The Cannon Air Force Honor Guard waits to perform a 21-gun salute during Doc Stewart’s memorial service. (Staff photo: Eric Kluth)
He is the commander of more than 1,000 aircraft and the leader of more than 100,000 men. But Thursday at the memorial service of Ernest “Doc” Stewart, he simply mourned the loss of a friend.
On bended knee, Gen. Ronald Keys gently handed Stewart's wife a meticulously folded American flag.
It was the four-star general’s gesture of respect for a man who fought doggedly for Cannon Air Force Base, touching the sternest of Air Force leaders and the city of Clovis along the way.
The general was among scores of high-ranking Air Force leaders, government officials, friends and family who attended memorial services for Stewart, who died Monday at the age of 81 from pulmonary and heart complications. Services were held at the Central Baptist Church and at Cannon Air Force Base.
Church officials estimated more than 500 people attended the afternoon church service, which ended with full military tribute, including a 21-gun salute and taps. Four F-16s, flown by Cannon squadron leaders, soared over the church at the close of the ceremony.
Such a tribute is reserved for military elite and is “symbolic of losing someone precious,” said former Cannon Air Force Base Commander, Brig. Gen.
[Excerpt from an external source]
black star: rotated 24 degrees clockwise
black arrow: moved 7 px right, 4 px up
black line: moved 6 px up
Robert “Rowdy” Yates.
Yates is stationed at an Air Force base in Italy, but returned to Clovis to honor Stewart.
“Doc used his power to touch more than organizations, he used it to touch lives,” said Yates, who was one of several speakers at Thursday’s services.
Stewart lobbied tirelessly for Cannon as a Committee of Fifty member.
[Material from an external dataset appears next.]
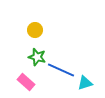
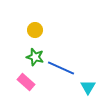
green star: moved 2 px left
blue line: moved 2 px up
cyan triangle: moved 3 px right, 4 px down; rotated 42 degrees counterclockwise
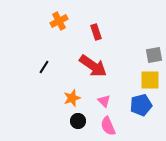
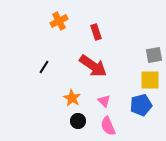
orange star: rotated 24 degrees counterclockwise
He secured funding for the 38,000-acre expansion of the Melrose Bombing Range and for the creation of Cannon’s wastewater treatment plant, which has the capacity to recycle 800,000 gallons of water per day. Stewart also was an integral force behind the construction of a railroad overpass in Clovis.
But Yates and others who spoke of Stewart on Thursday dwelled not on his many civic accomplishments, but on his passion for life, family, friends and Cannon.
“The boy laughed,” Gov. Bill Richardson said.
“That’s what I remember about Doc: The booming laugh, the charisma, the smile. ... He loved his country; he loved Clovis — he was synonymous with Clovis; he loved the U.S. military; he loved the Air Force. ... He loved going to Washington, D.C., with the Committee of Fifty. And he would outshine everybody,” Richardson said.
The governor ordered all state flags be flown at half-staff Wednesday and Thursday in honor of Stewart, whom he said he sought for approval in the infancy of his political career. “If Doc was on your side,” Richardson said, “you knew you would win.”
Richardson's remarks were followed by a string of others, including those written in a tribute letter by Sen. Pete Domenici, R.-N.M., which was read by Committee of Fifty member Randy Harris. “His advocacy,” the letter read, “will be missed as we move towards a greater Clovis and a better Cannon.”
Domenici was one of the many who painted a picture of a colorful man who will not soon be forgotten.
“He helped shape our lives,” said Harris, “and he left us better than he found us.”
In addition to his wife of 62 years, Stewart is survived by four sons.